Tarefa 6 – Curso EDH – NILMARA NUNES MEIRELES

Data

12 de julho de 2020

Cursista

NILMARA NUNES MEIRELES

Função

Professora de Educacao Infantil

DRE / Unidade Educacional

Capela do Socorro

Escola

CEU CEI TRÊS LAGOS

Atividade – Curso Educação em Direitos Humanos – Instituto Vladimir Herzog

NILMARA NUNES MEIRELES

Projeto “Tudo bem ser diferente”

Justificativa: Como Professora de Educação Infantil, venho  trabalhando com turmas de EMEI, crianças entre 4 e 5 anos e, durante as atividades de desenhos e pinturas, sempre me deparo com crianças que  pintam seus desenhos com lápis claros ou rosados. Muitas crianças tem dificuldade em se reconhecer como negras e valorizar sua cor. Como educadores, procuramos ampliar o diálogo acerca das questões étnico-raciais, mas com este projeto pretendo incluir também as famílias. Todos sabemos que a família é o primeiro contato social das crianças e, muitas vezes, esses preconceitos e a falta de pertencimento racial vem de casa. Usarei como referencial teórico o Currículo da Cidade – Educação Infantil, página 46, que afirma:

O reconhecimento positivo das culturas negras e a possibilidade da escuta respeitosa de todos permite vivenciar a interculturalidade necessária à formação da cidadania e da vida em comum, hoje e no futuro. A visibilização de histórias de vida de pessoas negras pode propiciar para as crianças, sejam elas negras ou não, o resgate da riquíssima história e cultura dos povos africanos e afro-brasileiros, repletas de inovações científico-tecnológicas, sociais, políticas, intelectuais, e a ajuda na reconstrução da imagem da participação digna e ativa dos negros em todas as dimensões da experiência humana. A escola não é um espaço neutro. Ela pode operar em direção ao aprofundamento da discriminação, mantendo desvantagens e perpetuando preconceitos, ou impedir atitudes racistas, propondo estudos, discussões e práticas relativas a essa temática. Um modo muito efetivo de enfrentar esse desafio na Educação Infantil é ofertar às crianças representações gráficas, literárias, científicas e artísticas que contemplem essa diversidade, para que encontrem nos textos lidos personagens que protagonizem diferentes histórias. Dessa forma, bebês e crianças se reconhecem em suas identidades e podem compreender a diversidade étnica e racial do mundo como uma grandeza de experiências e possibilidades.

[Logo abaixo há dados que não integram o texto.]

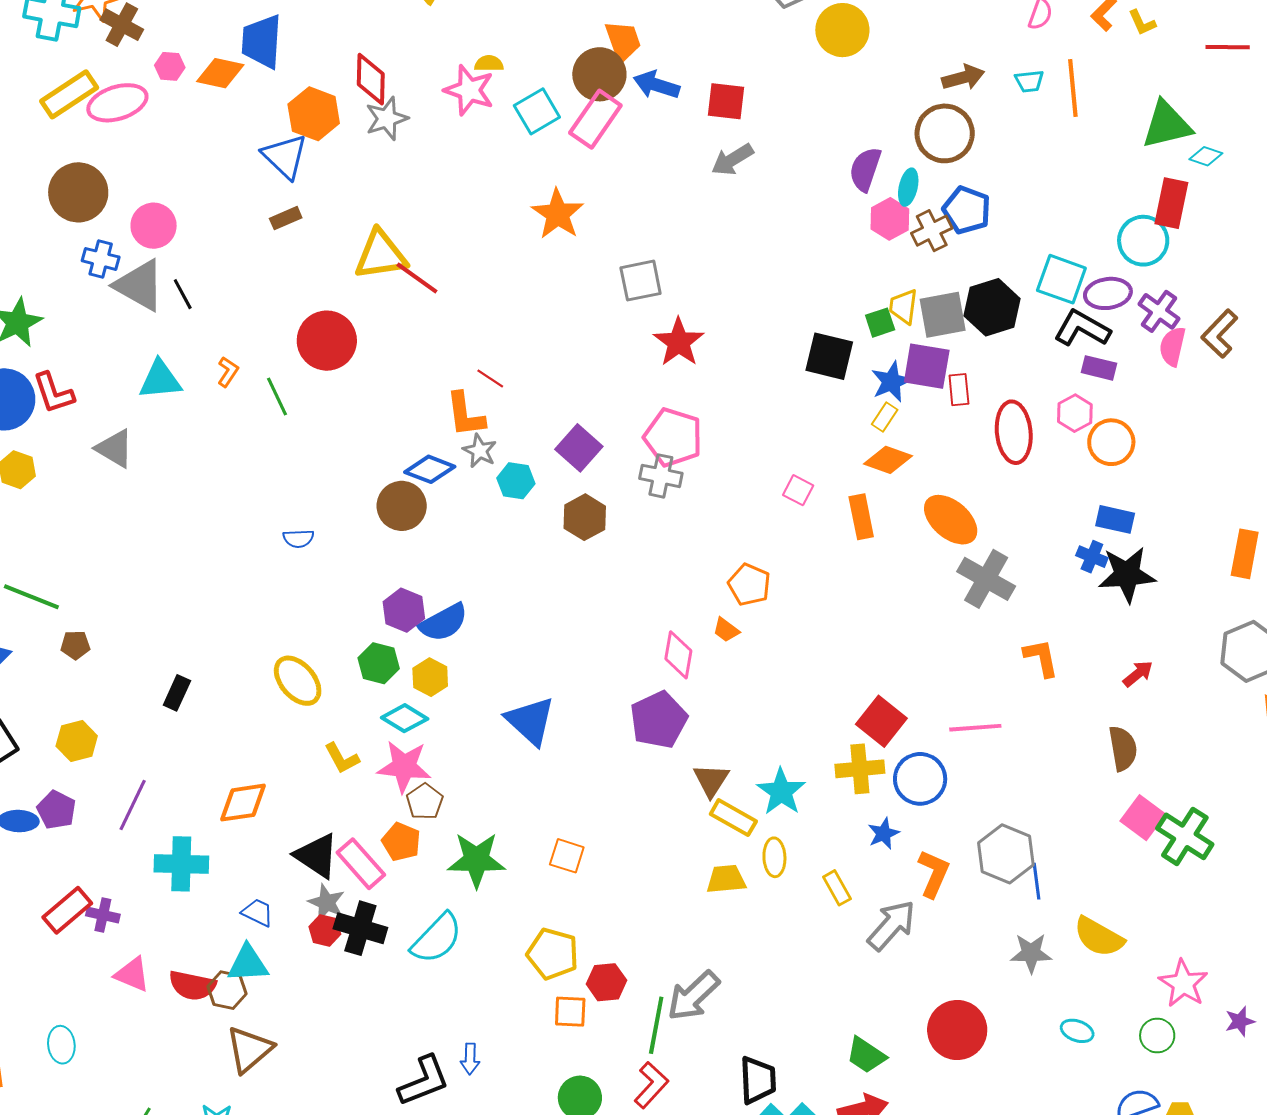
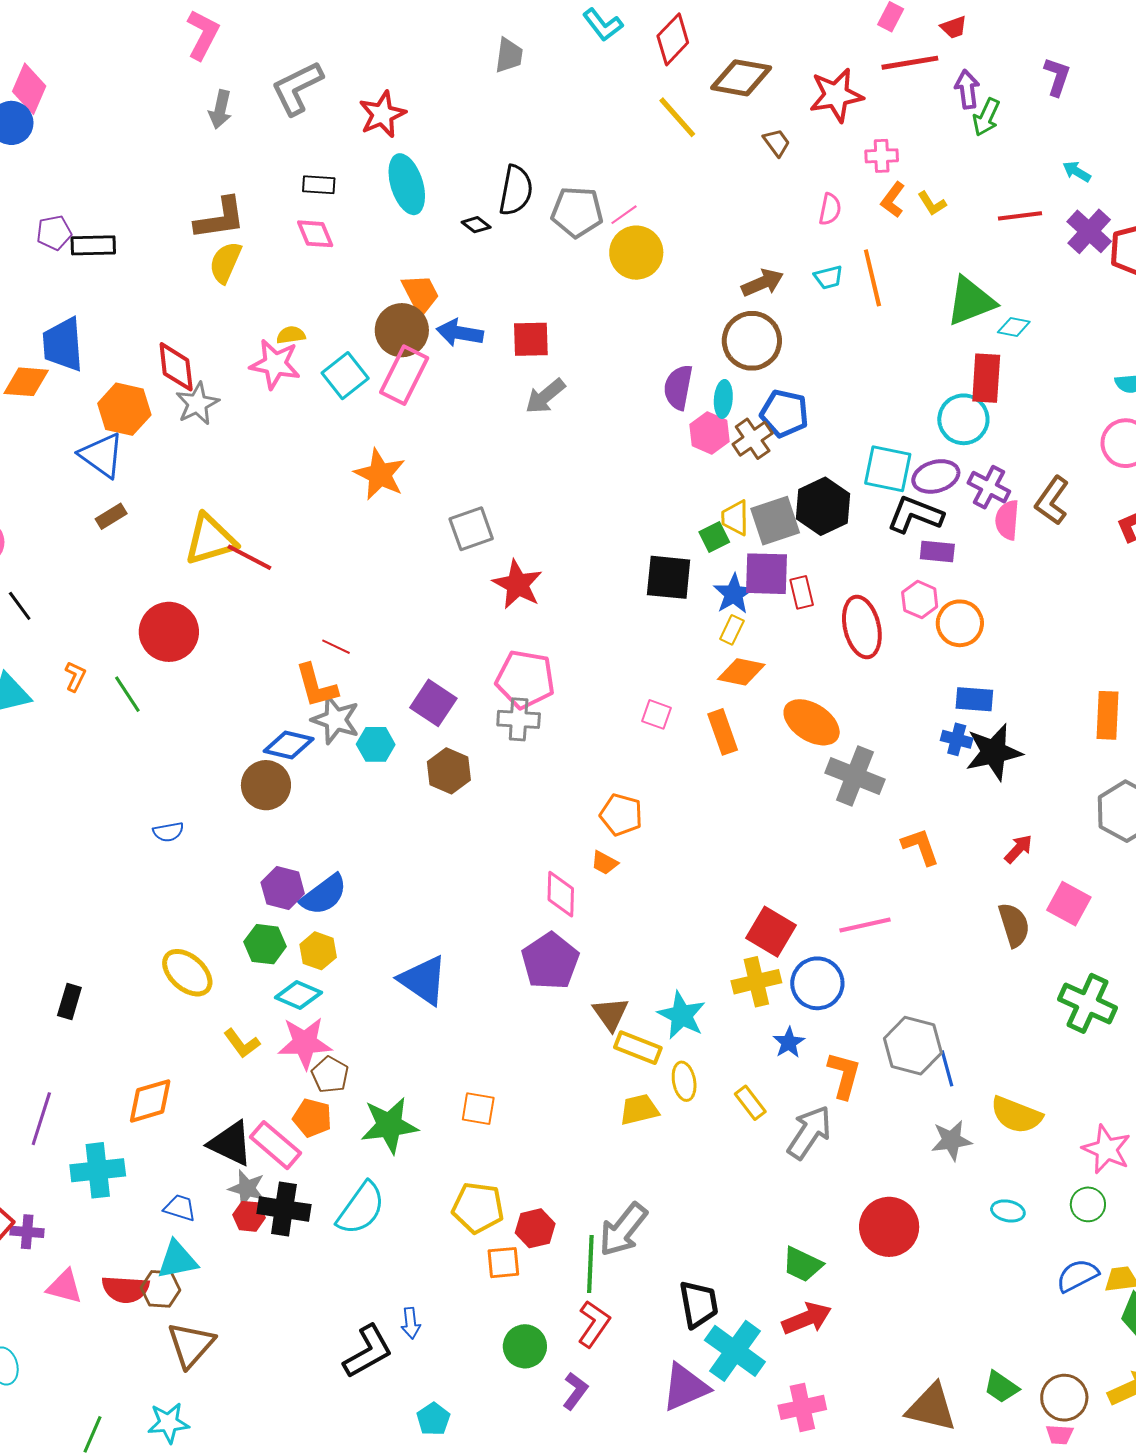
gray star: (480, 451) -> (336, 720), size x1.4
pink square: (1143, 818) -> (1069, 904), moved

A escola é espaço de formação e de construção das identidades sociais dos bebês e das crianças, que se compromete com a transformação social.”

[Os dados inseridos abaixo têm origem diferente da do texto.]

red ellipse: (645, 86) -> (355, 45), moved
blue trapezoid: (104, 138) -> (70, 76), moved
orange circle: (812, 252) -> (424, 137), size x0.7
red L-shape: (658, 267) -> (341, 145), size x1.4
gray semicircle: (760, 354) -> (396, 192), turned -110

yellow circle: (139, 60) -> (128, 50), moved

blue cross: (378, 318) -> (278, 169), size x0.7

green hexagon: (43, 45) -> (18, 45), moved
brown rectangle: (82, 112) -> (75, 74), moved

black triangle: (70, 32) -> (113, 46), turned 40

Público-alvo: Professores, funcionário da unidade escolar, crianças entre 4 e 5 anos e seus pais/responsáveis.

Duração: Oito semanas.

Finalidade:

-Aprofundar a reflexão sobre as relações étnico-raciais e o reconhecimento positivo da cultura negra;

-promover encontro com familiares e a escuta de suas histórias.

Objetivos:

-Conhecer e valorizar a cultura negra e africana;

-Promover a cultura antirracista dentro da unidade escolar.

Atividades: Reuniões com pais e familiares, palestra, rodas de conversa, rodas de leitura, atividades artísticas e brincadeiras.

Desenvolvimento:

1ª semana: reunião com pais e familiares para apresentação do tema e leitura do livro “Menina bonita do laço de fita” de Ana Maria Machado;

2ª semana: rodas de conversa e leitura  do livro “Tudo bem ser diferente” de Todd Parr e introduzir músicas da cultura negra e africana em nossa rotina;

3ª  e  4ª semanas: realizar brincadeiras típicas da cultura negra e leitura do livro “As tranças de Bintou” de Sylviane A. Diuof;

5ª semana: leitura do livro “ Flávia e o bolo de chocolate”  de Míriam Leitão e rodas de conversa;

6ª semana: atividade “ Desenhando meu amigo”: as crianças deverão escolher um colega para fazer um desenho de observação; realizaremos também outras brincadeiras típicas da cultura negra;

7ª semana: Avaliação das crianças e dos pais/responsáveis;

8ª semana: Palestra para professores, funcionários, pais/responsáveis e encerramento.

Avaliação e registro: O registro será através de fotos, gravações e retorno dos pais/responsáveis via agenda escolar. A avaliação das crianças ocorrerá nas rodas de conversa e pinturas, que eles possam expressar como foi participar do projeto e o que mais gostaram nas atividades propostas. Os familiares realizarão a avaliação presencialmente em uma reunião, onde terão a oportunidade de contar suas experiências, o que mudou em suas rotinas e como se sentiram ao acompanhar o desenvolvimento do projeto.